Global energy prices spiked by 15% after a weekend attack on key oil facilities in Saudi Arabia caused the worst disruption to world supplies on record.
It was an increase on par with the 1991 Gulf War and analysts said heightened tensions in the Middle East could keep prices elevated for the foreseeable future. The wider economic fallout will depend on just how long the Saudi supply disruption lasts.
The attack on the country's largest oil processing plant disrupted more than half of its daily exports, halting 5% of world crude oil output.
It followed a string of other attacks in the Persian Gulf, which threatened global oil supplies and stirred tensions in the region.
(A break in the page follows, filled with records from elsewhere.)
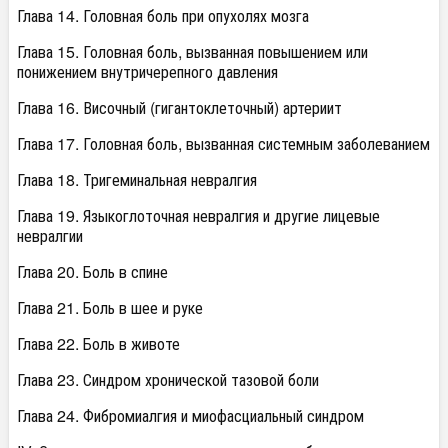
Глава 14. Головная боль при опухолях мозга
Глава 15. Головная боль, вызванная повышением или
понижением внутричерепного давления
Глава 16. Височный (гигантоклеточный) артериит
Глава 17. Головная боль, вызванная системным заболеванием
Глава 18. Тригеминальная невралгия
Глава 19. Языкоглоточная невралгия и другие лицевые
невралгии
Глава 20. Боль в спине
Глава 21. Боль в шее и руке
Глава 22. Боль в животе
Глава 23. Синдром хронической тазовой боли
Глава 24. Фибромиалгия и миофасциальный синдром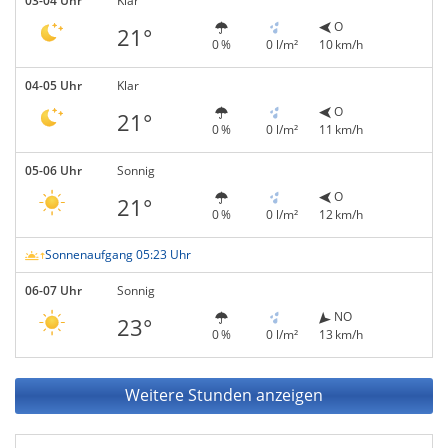
03-04 Uhr
Klar
O
21°
0 %
0 l/m²
10 km/h
04-05 Uhr
Klar
O
21°
0 %
0 l/m²
11 km/h
05-06 Uhr
Sonnig
O
21°
0 %
0 l/m²
12 km/h
Sonnenaufgang 05:23 Uhr
06-07 Uhr
Sonnig
NO
23°
0 %
0 l/m²
13 km/h
Weitere Stunden anzeigen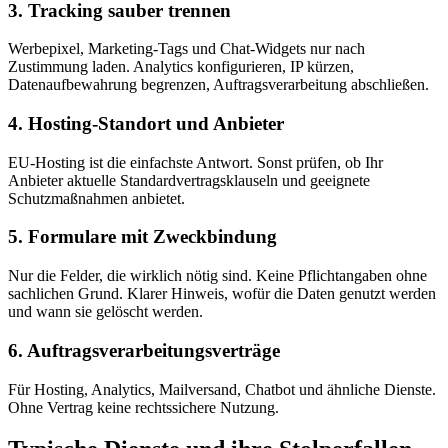
3. Tracking sauber trennen
Werbepixel, Marketing-Tags und Chat-Widgets nur nach
Zustimmung laden. Analytics konfigurieren, IP kürzen,
Datenaufbewahrung begrenzen, Auftragsverarbeitung abschließen.
4. Hosting-Standort und Anbieter
EU-Hosting ist die einfachste Antwort. Sonst prüfen, ob Ihr
Anbieter aktuelle Standardvertragsklauseln und geeignete
Schutzmaßnahmen anbietet.
5. Formulare mit Zweckbindung
Nur die Felder, die wirklich nötig sind. Keine Pflichtangaben ohne
sachlichen Grund. Klarer Hinweis, wofür die Daten genutzt werden
und wann sie gelöscht werden.
6. Auftragsverarbeitungsverträge
Für Hosting, Analytics, Mailversand, Chatbot und ähnliche Dienste.
Ohne Vertrag keine rechtssichere Nutzung.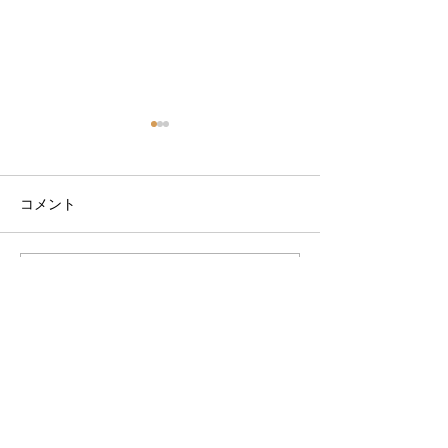
コメント
コメントを追加…
9月サーフスクールスケジ
9月サーフスク
ュール
ュール決まりま
VOGUE LINE@
VOGUEからお得な情報をお届けします。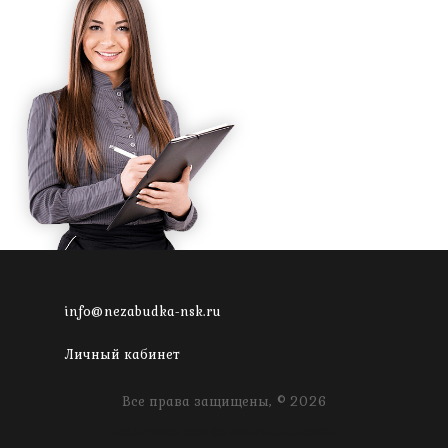
info@nezabudka-nsk.ru
Личный кабинет
Все права защищены, © 2026
Политика конфиденциальности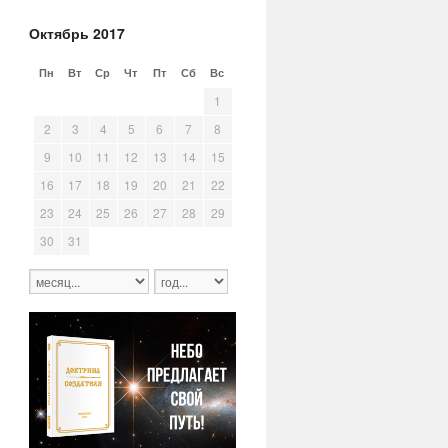
Октябрь 2017
Пн
Вт
Ср
Чт
Пт
Сб
Вс
25
26
27
28
29
30
1
2
3
4
5
6
7
8
9
10
11
12
13
14
15
16
17
18
19
20
21
22
23
24
25
26
27
28
29
30
31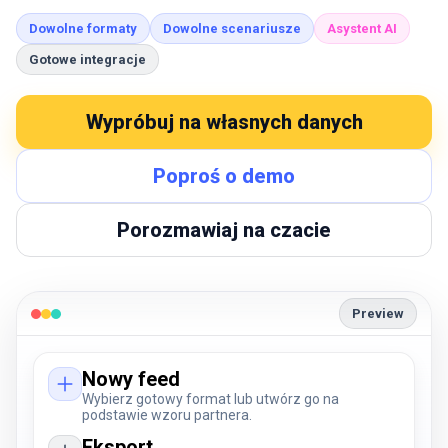
Dowolne formaty
Dowolne scenariusze
Asystent AI
Gotowe integracje
Wypróbuj na własnych danych
Poproś o demo
Porozmawiaj na czacie
Preview
Nowy feed
Wybierz gotowy format lub utwórz go na
podstawie wzoru partnera.
Eksport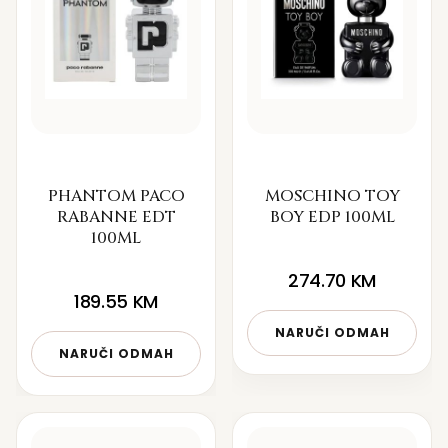
PHANTOM PACO
MOSCHINO TOY
RABANNE EDT
BOY EDP 100ML
100ML
274.70
KM
189.55
KM
NARUČI ODMAH
NARUČI ODMAH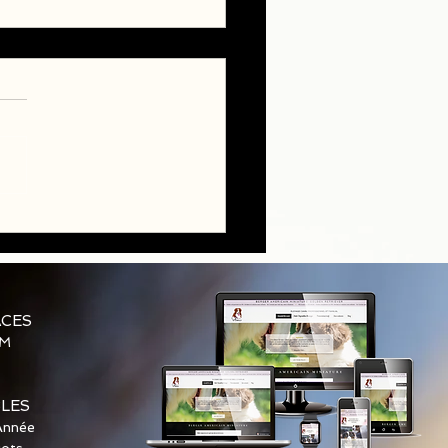
ts Golden Retriever LOF
ACES
AM
BLES
Année
iots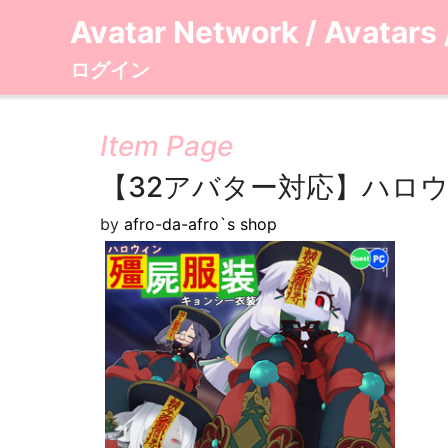
Avatar Network
/
Avatars
ログイン
Item Page
【32アバター対応】ハロウ
by
afro-da-afro`s shop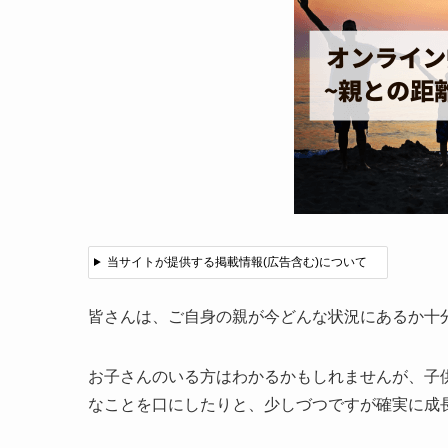
当サイトが提供する掲載情報(広告含む)について
皆さんは、ご自身の親が今どんな状況にあるか十
お子さんのいる方はわかるかもしれませんが、子
なことを口にしたりと、少しづつですが確実に成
But the scope of the most recent incident was more severe. That's especially worrying for oil-thirsty Asia, where China, Japan, South Korea and India are major customers of Saudi oil.
"What got hit is really important and serious, and this is not going to be a 'We're fixing it in two days' kind of thing," said Amy Myers Jaffe, senior fellow at the Council for Foreign Relations. "It's the difference between my stabbing you in the leg or the shoulder, versus stabbing you in the neck."
Oil prices spiked 15% at various points on Monday after the disruption to a market that was already constrained due to supply disruptions in Venezuela and elsewhere. Crude was up more than $8 per barrel by midday trading, to about $63, and Brent picked up more than $9 per barrel, to $69.